# Tutorial For ppo_torch

In this notebook, I will go through how PPO works and how it is implemented in the `ppo_torch` library. This notebook does not contain any code for training, in the hope that the training loop is self-explanitory. Here is a list of what this notebook will go through:

- [Creating multi-layer perceptrons](#mlp)
- [Creating Actors](#actors_create)
- [Updating Actors](#actors_update)
- [Creating Critics](#critics_create)
- [Updating Critics](#critics_update)
- [Replay Buffer](#replay_buffer)

In [10]:
import numpy as np
import torch
from torch import nn

from actor import ActorContinuous, ActorDiscrete
from critic import Critic
from mlp import mlp

## Creating Multi-Layer Perceptrons
<a id='mlp'></a>

The function that creates a multi-layer perceptron, `mlp()`, is defined in `mlp.py`. It takes in two lists

- `feature_sizes`: a list of the size of each layer of the mlp
- `activation`: a list of the activation functions for each layer of the mlp

For example, if the MLP has input size of 8, output size of 4 and 2 hidden layers of size 16, we will define `nn_size = [8, 16, 16, 4]`. Since there are three layers:

- Input Layer (8, 16)
- Hidden Layer (16, 16)
- Output Layer (16, 4)

and we set all layers to have ReLU activation, we can define `activations = [nn.ReLU, nn.ReLU, nn.ReLU]`.

In [11]:
nn_sizes = [8, 16, 16, 4]
activations = [nn.ReLU, nn.ReLU, nn.ReLU]
mlp_model = mlp(nn_sizes, activations)
print(mlp_model)

Sequential(
  (0): Linear(in_features=8, out_features=16, bias=True)
  (1): ReLU()
  (2): Linear(in_features=16, out_features=16, bias=True)
  (3): ReLU()
  (4): Linear(in_features=16, out_features=4, bias=True)
  (5): ReLU()
)


## Create Actors
<a id='actors_create'></a>

We can set that the `obs_dim = 8` and `act_dim = 4`, we also set the hidden layer have both the `in_feature` and `out_feature` to be 16. Thus, we have `hidden_dim = [16, 16]`. Additionally, we use ReLU for all of the activations, then we have `activations = [nn.ReLU, nn.ReLU, nn.ReLU]`.

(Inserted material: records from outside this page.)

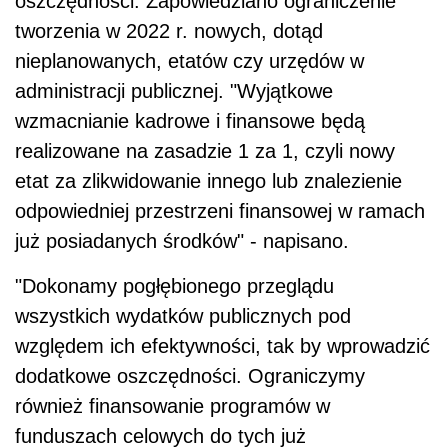
oszczędności. Zapowiedziano ograniczenie
tworzenia w 2022 r. nowych, dotąd
nieplanowanych, etatów czy urzędów w
administracji publicznej. "Wyjątkowe
wzmacnianie kadrowe i finansowe będą
realizowane na zasadzie 1 za 1, czyli nowy
etat za zlikwidowanie innego lub znalezienie
odpowiedniej przestrzeni finansowej w ramach
już posiadanych środków" - napisano.
"Dokonamy pogłębionego przeglądu
wszystkich wydatków publicznych pod
względem ich efektywności, tak by wprowadzić
dodatkowe oszczędności. Ograniczymy
również finansowanie programów w
funduszach celowych do tych już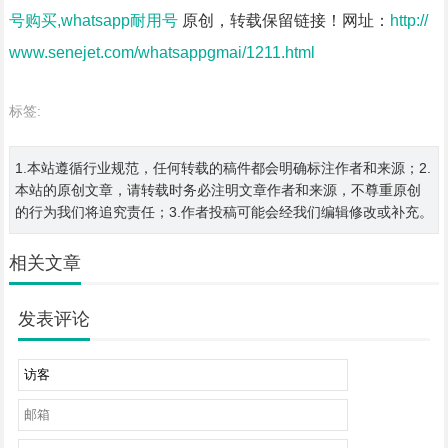
号购买,whatsapp耐用号
原创，转载保留链接！网址：
http://
www.senejet.com/whatsappgmai/1211.html
标签:
1.本站遵循行业规范，任何转载的稿件都会明确标注作者和来源；2.
本站的原创文章，请转载时务必注明文章作者和来源，不尊重原创
的行为我们将追究责任；3.作者投稿可能会经我们编辑修改或补充。
相关文章
发表评论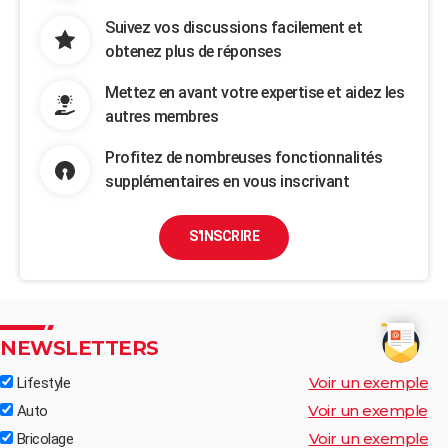
Suivez vos discussions facilement et
obtenez plus de réponses
Mettez en avant votre expertise et aidez les
autres membres
Profitez de nombreuses fonctionnalités
supplémentaires en vous inscrivant
S'INSCRIRE
NEWSLETTERS
Voir un exemple
Lifestyle
Voir un exemple
Auto
Voir un exemple
Bricolage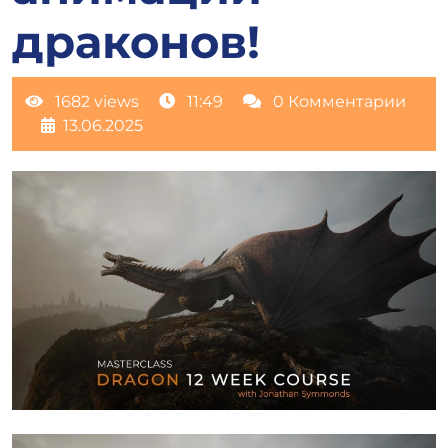
драконов!
1682 views
11:49
0 Комментарии
13.06.2025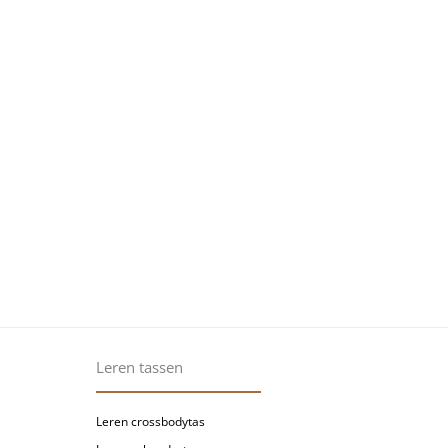
Leren tassen
Leren crossbodytas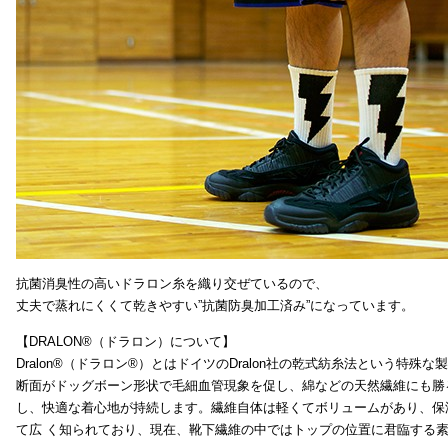
抗菌消臭性の高いドラロン糸を織り交ぜているので、
丈夫で蒸れにくくて乾きやすい”抗菌防臭加工済み”になっています。
【DRALON®（ドラロン）について】
Dralon®（ドラロン®）とはドイツのDralon社の乾式紡糸法という特殊
断面がドッグボーン形状で毛細血管現象を促し、綿などの天然繊維にも勝
し、快適な着心地が持続します。繊維自体は軽くてボリュームがあり、保
て広 く知られており、現在、靴下繊維の中ではトップの位置に君臨する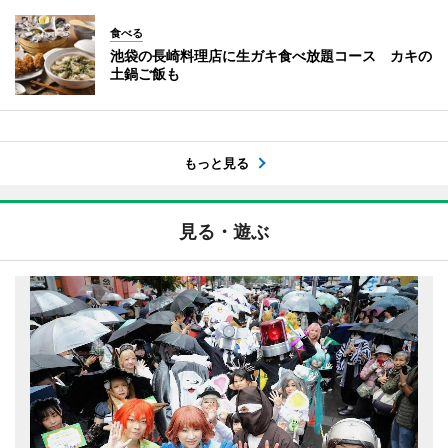
食べる
池袋の長崎料理店に生ガキ食べ放題コース カキの
土鍋ご飯も
もっと見る
見る・遊ぶ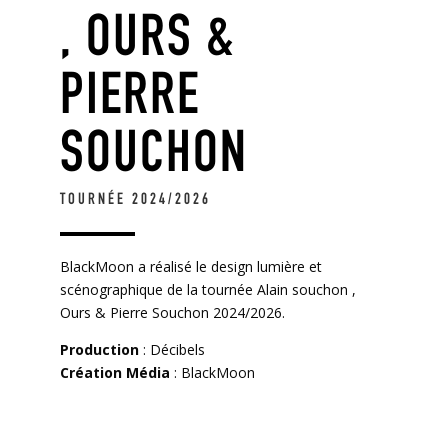
, OURS &
PIERRE
SOUCHON
TOURNÉE 2024/2026
BlackMoon a réalisé le design lumière et
scénographique de la tournée Alain souchon ,
Ours & Pierre Souchon 2024/2026.
Production
: Décibels
Création Média
: BlackMoon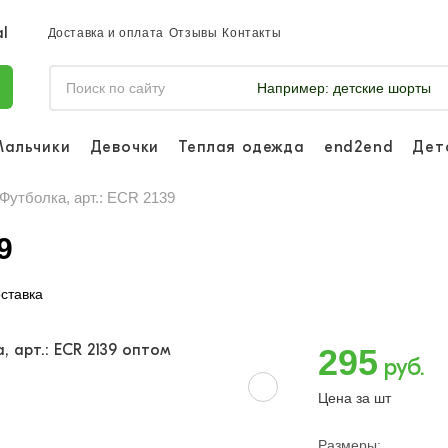
Доставка и оплата
Отзывы
Контакты
Например:
детские шорты
Мальчики
Девочки
Теплая одежда
end2end
Дет
Войдите, что
отслеживать 
Футболка, арт.: ECR 2139
Войти и
9
ставка
295
руб.
Цена за шт
Размеры: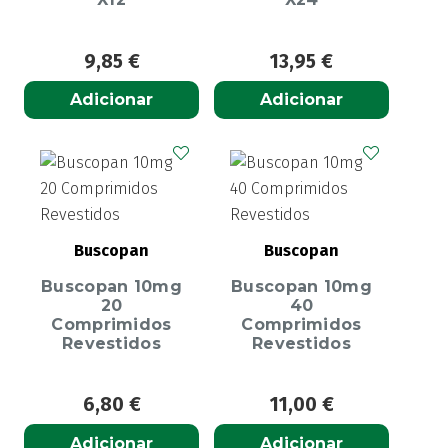
9,85
€
13,95
€
Adicionar
Adicionar
Buscopan
Buscopan
Buscopan 10mg
Buscopan 10mg
20
40
Comprimidos
Comprimidos
Revestidos
Revestidos
6,80
€
11,00
€
Adicionar
Adicionar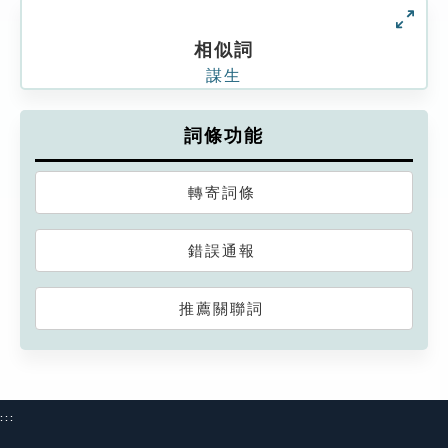
相似詞
謀生
詞條功能
轉寄詞條
錯誤通報
推薦關聯詞
:::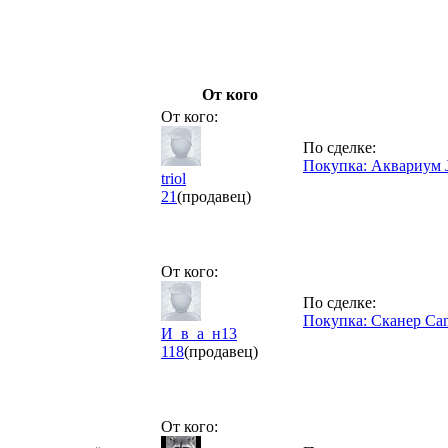
От кого
От кого:
По сделке:
Покупка: Аквариум J
triol
21
(продавец)
От кого:
По сделке:
Покупка: Сканер Ca
И_в_а_н13
118
(продавец)
От кого: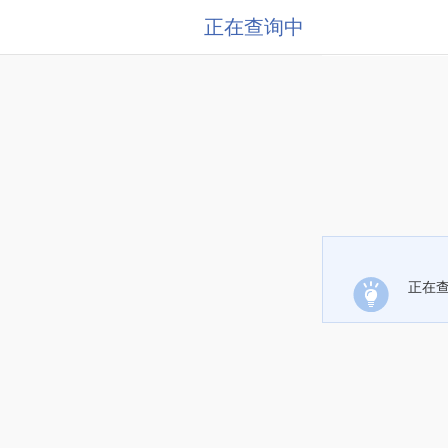
正在查询中
正在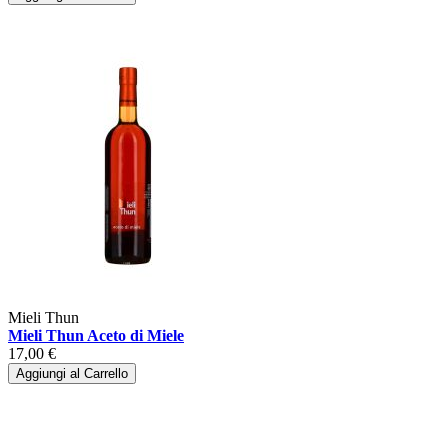
Mieli Thun
Mieli Thun Aceto di Miele
17,00 €
Aggiungi al Carrello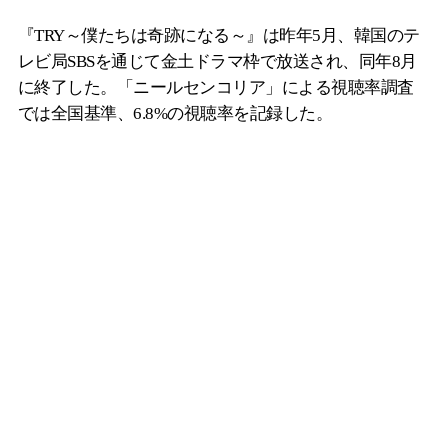
『TRY～僕たちは奇跡になる～』は昨年5月、韓国のテ
レビ局SBSを通じて金土ドラマ枠で放送され、同年8月
に終了した。「ニールセンコリア」による視聴率調査
では全国基準、6.8%の視聴率を記録した。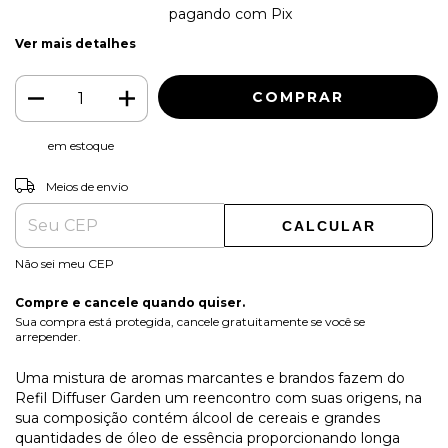
2% de desconto
pagando com Pix
Ver mais detalhes
em estoque
ALTERAR CEP
Entregas para o CEP:
Meios de envio
CALCULAR
Não sei meu CEP
Compre e cancele quando quiser.
Sua compra está protegida, cancele gratuitamente se você se
arrepender.
Uma mistura de aromas marcantes e brandos fazem do
Refil Diffuser Garden um reencontro com suas origens, na
sua composição contém álcool de cereais e grandes
quantidades de óleo de essência proporcionando longa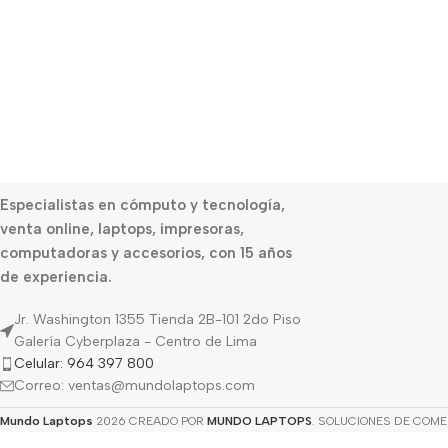
Especialistas en cómputo y tecnología,
venta online, laptops, impresoras,
computadoras y accesorios, con 15 años
de experiencia.
Jr. Washington 1355 Tienda 2B-101 2do Piso
Galería Cyberplaza - Centro de Lima
Celular: 964 397 800
Correo: ventas@mundolaptops.com
Mundo Laptops
2026 CREADO POR
MUNDO LAPTOPS
. SOLUCIONES DE COME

Using this set up, we can define actors for both continuous and discrete action spaces. First, we define a discrete actor using the `ActorDiscrete` class, which is defined in `actor.py`. 

In [12]:
obs_dim = 8
act_dim = 4
hidden_dim = [16, 16]
activations = [nn.ReLU, nn.ReLU, nn.ReLU]

actor_d = ActorDiscrete(obs_dim, act_dim, hidden_dim, activations)

In [13]:
print(actor_d.net)

Sequential(
  (0): Linear(in_features=8, out_features=16, bias=True)
  (1): ReLU()
  (2): Linear(in_features=16, out_features=16, bias=True)
  (3): ReLU()
  (4): Linear(in_features=16, out_features=4, bias=True)
  (5): ReLU()
)


Here we can see that the neural network is defined as `actor_d.net`. Next, we see what is the output of `actor_d.forward(obs)`, note this can be directly called using `actor_d(obs)`.

In [14]:
obs = torch.ones(1, 8)
pi, _ = actor_d(obs)
print(pi)
print(pi.sample())

Categorical(logits: torch.Size([1, 4]))
tensor([2])


We see that the output is not the action, but a probability distribution. Here for discrete actions, the output of `actor_d` is a `Categorical` distribution, we can sample from this distribution `pi` using `pi.sample()`. The output of this sampling is the index of the sampled action, here the output will only be 0, 1, 2, 3.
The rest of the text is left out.